In the late 1800’s, one of the oases in the park, Oasis of Mara, was a place for miners to stop when moving to and from surrounding gold mines. In fact, the park itself was subject to mining, and today there are over 2,000 abandoned mines and prospects in Joshua Tree National Park. Most of these 2,000 are prospects that were never mined. There are 288 mines within the park and 747 entrances to these mines. The mineral of interest to the miners was gold ore, which could be found in veins of quartz which run throughout the rock. Though the mining of the park started in the 1870’s, it peaked around 1920 or 1930. One of the most notable mines, the Lost Horse Mine, still has a well-preserved mill which can be seen along the Long Horse Mine Hike.
Joshua Tree National Park is located in the Mojave and Colorado Deserts of southern California and has an area of 794,300 acres. The first is called the rain shadow effect. To the west of the park, there are tall mountains. Air moving from the west towards the park is pushed up in order to get over the mountains. As the air rises, it becomes colder, and cold air can hold less water than warm air can. Because of this, the water molecules carried in the air as clouds will fall as precipitation. The newly dried air continues to move, having succeeded in getting over the mountain range. Because of the lack of water in the air, the area to the east of the mountains will rarely get rain, and this area is said to be in a rain shadow.

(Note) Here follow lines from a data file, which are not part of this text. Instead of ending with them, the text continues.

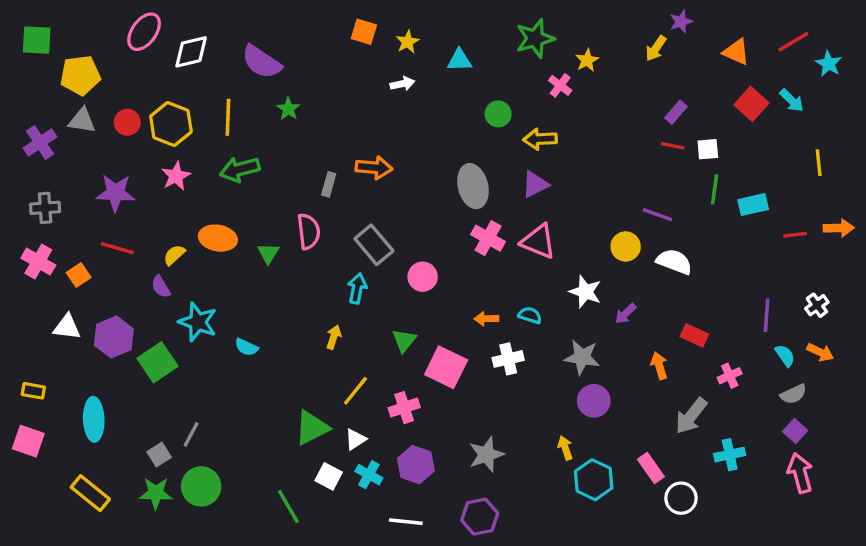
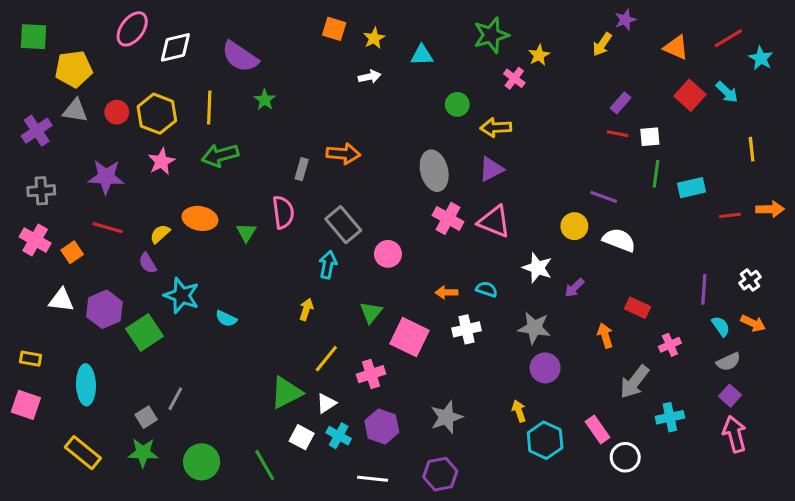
green circle: (201, 486) -> (202, 462), moved

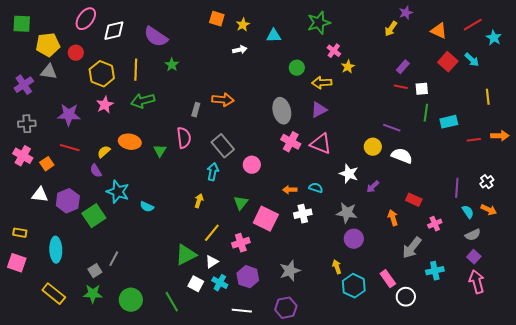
yellow star: (539, 55) -> (348, 67), moved
red circle: (117, 112) -> (76, 53), moved

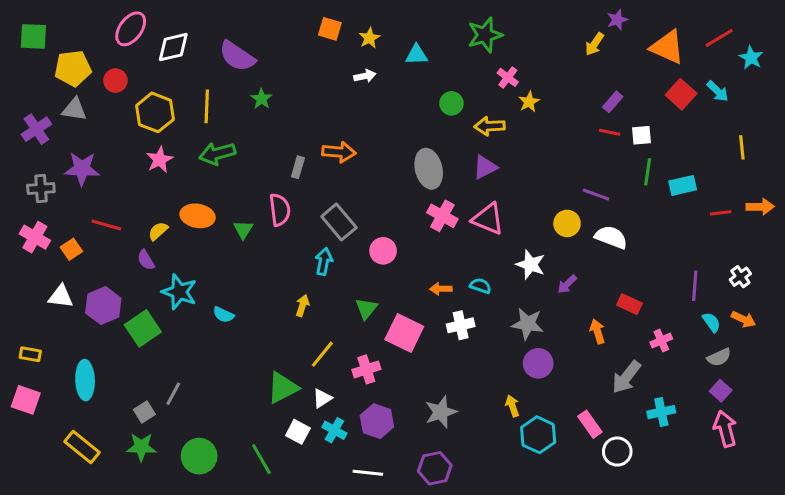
orange triangle: (439, 31) -> (667, 47), size x1.4
purple star: (69, 115) -> (82, 169), moved

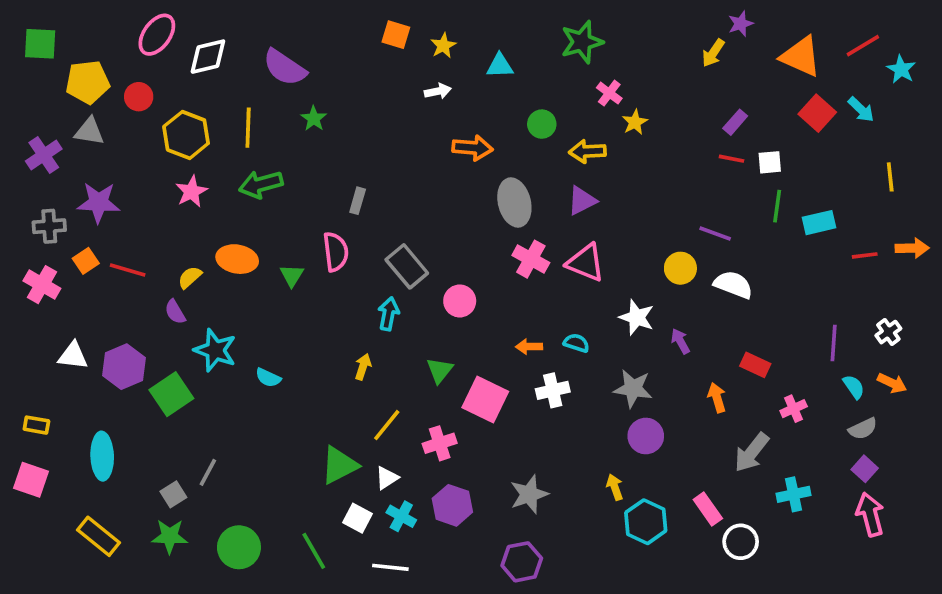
orange arrow: (339, 152) -> (472, 148), moved
orange square: (71, 249) -> (86, 261), moved
purple arrow: (567, 284) -> (680, 341), turned 105
white line: (368, 473) -> (390, 567), moved

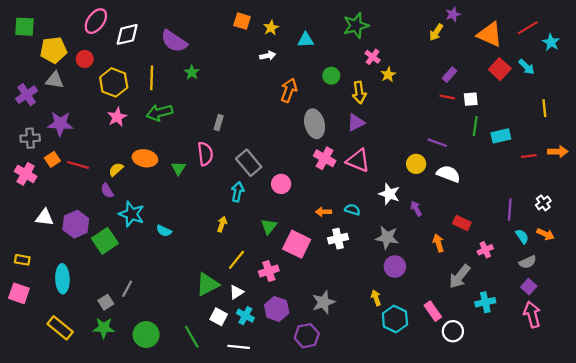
orange arrow: (472, 148) -> (289, 90), turned -75
yellow arrow: (587, 151) -> (359, 92), turned -95
purple hexagon: (522, 562) -> (307, 336), moved

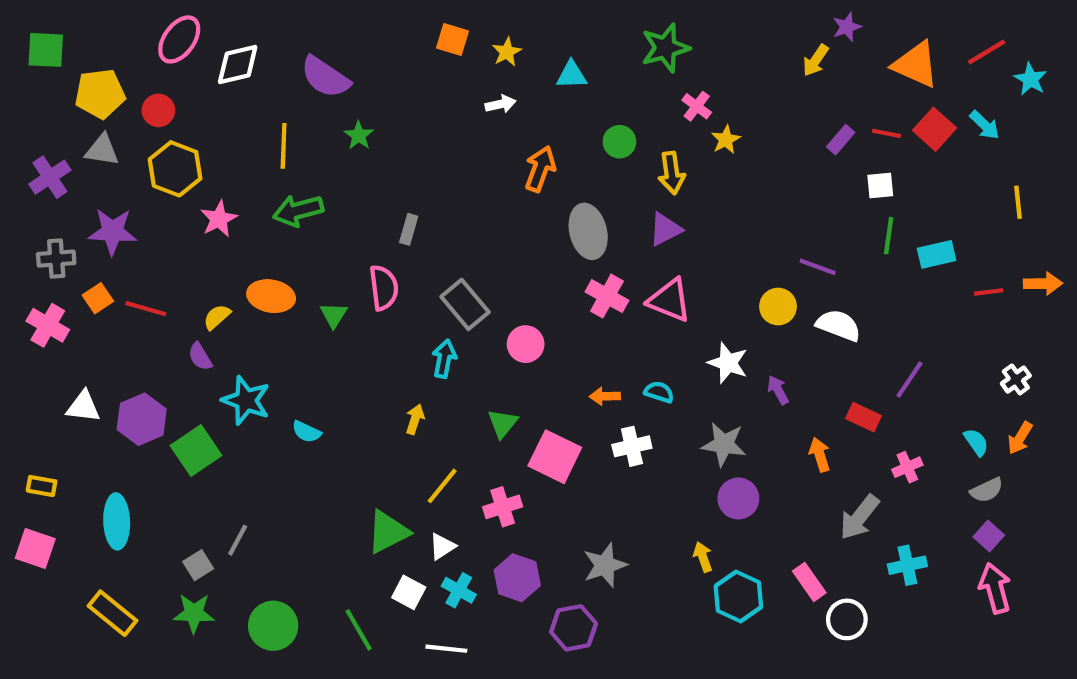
yellow hexagon: (114, 82) -> (175, 169), moved
red line: (447, 97) -> (886, 133), moved
purple line: (510, 210) -> (909, 380), moved, turned 30
orange arrow: (546, 234) -> (1020, 438), turned 96

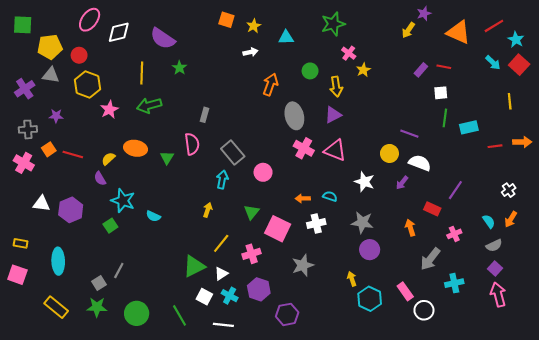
red square: (934, 129) -> (519, 65), moved
purple star: (112, 231) -> (56, 116), size x0.6
purple arrow: (778, 390) -> (402, 183), moved, turned -112
green square: (196, 450) -> (110, 226), moved, size x0.6
gray star: (605, 565) -> (303, 265), moved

The other cause of arid conditions in the park is the Hawaiian High. This is a mass of air which has high pressure. In the summer, it hovers over the Pacific Ocean and blocks the movement of warm moist air to California. The Hawaiian High combined with the rain shadow effect ensure that Joshua Tree National Park does not receive much precipitation. However, despite this, it is a majestic and thriving environment.
Oases and Springs
Oasis and springs seem paradoxical in a desert, yet they are quite common in the park. They often form alongside the faults mentioned above. This is because when faults move, they grind against each other, pulverizing the rock along the fault. This condensed, pulverized rock often can’t let water through, so groundwater is trapped. The groundwater experiences an increase in pressure, which causes it to rise to the surface in nearby areas, often through cracks in the rock called joints that have been caused by the fault. This is why oases and springs in the park are often located near fault zones.